Staying livable: Fight sprawl by keeping growth in urban centers
My favorite part of every return flight home is when the plane passes high over the shoulder of Mount Rainier. Far below unfolds a landscape of forests, river valleys, lakes, cities, towns and farms. At its center lies Puget Sound, a shimmering inland sea, artery of life, highway of commerce and namesake of this region.
Over 3 million people live here, yet this region also provides habitat for eagle, bear, orca and salmon. Who can crest the Cascades, look down from 30,000 feet, and not feel relieved and proud to have arrived home to this region, arguably the nation's most livable? What makes this place so attractive and "livable"? High on the list are outdoor recreation and nature close at hand. Some would credit a regional ethic that welcomes new people and new ideas, learns from the experiences of other places, and rewards innovation in business, academia and the arts. Still others would point to the wide variety of living and employment choices available in the diverse communities scattered across the region.
Essential to "livability" is the ability to economically sustain citizens. Yet, if ongoing state and regional economic-development efforts bear fruit, how can we preserve the other dimensions of this region's livability? What key actions must we take in order to maintain livable communities within a sustainable landscape?
The framework for answering these questions is Washington's Growth Management Act (GMA), adopted in 1990. This law is a rarity among states, because it obliges cities and counties to adopt comprehensive land-use plans with teeth, effective development regulations and growth-focused capital budgets.
Consistent with the need for economic vitality, it requires local plans to accommodate forecasted growth. Significantly, however, it also mandates that environmentally critical areas (such as wetlands and related hydrological systems) be protected and that agricultural and forest resource lands be conserved.
Why did the Legislature adopt GMA in the first place? Before 1990, there was no legislative mandate to use land efficiently. Many cities indulged in strip commercial development and large-lot zoning and underinvested in infrastructure. Counties permitted this pattern to leapfrog into the countryside, effectively "suburbanizing" much of the rural area and eroding the viability of nearby agriculture and forestry uses.
The emerging pattern of growth was a landscape of sprawl — anonymous low-density development with choked roads, worsening air quality, fragmented governmental accountability, marginal services, declining resource industries and seriously degraded wildlife habitat.

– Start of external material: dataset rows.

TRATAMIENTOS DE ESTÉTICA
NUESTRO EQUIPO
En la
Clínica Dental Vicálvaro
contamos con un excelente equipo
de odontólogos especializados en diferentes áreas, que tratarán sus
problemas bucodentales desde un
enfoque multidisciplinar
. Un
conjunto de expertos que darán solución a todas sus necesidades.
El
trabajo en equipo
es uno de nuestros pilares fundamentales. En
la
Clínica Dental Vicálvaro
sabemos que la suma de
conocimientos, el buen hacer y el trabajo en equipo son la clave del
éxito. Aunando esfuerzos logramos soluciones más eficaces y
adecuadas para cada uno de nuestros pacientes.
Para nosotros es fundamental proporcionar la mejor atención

By passing the GMA, the Legislature acted to direct urban development to urban areas and to reduce the loss of rural and resource lands to sprawl. In contrast to the blurred landscape of the pre-GMA era, the law now requires sharp functional and visual distinctions between three fundamentally different landscapes: urban growth areas (UGAs); rural lands; and resource lands (primarily agriculture and forest).
In Central Puget Sound, the urban growth areas total about 15 percent of the total land area, while rural and resource lands constitute another 25 percent and 60 percent, respectively.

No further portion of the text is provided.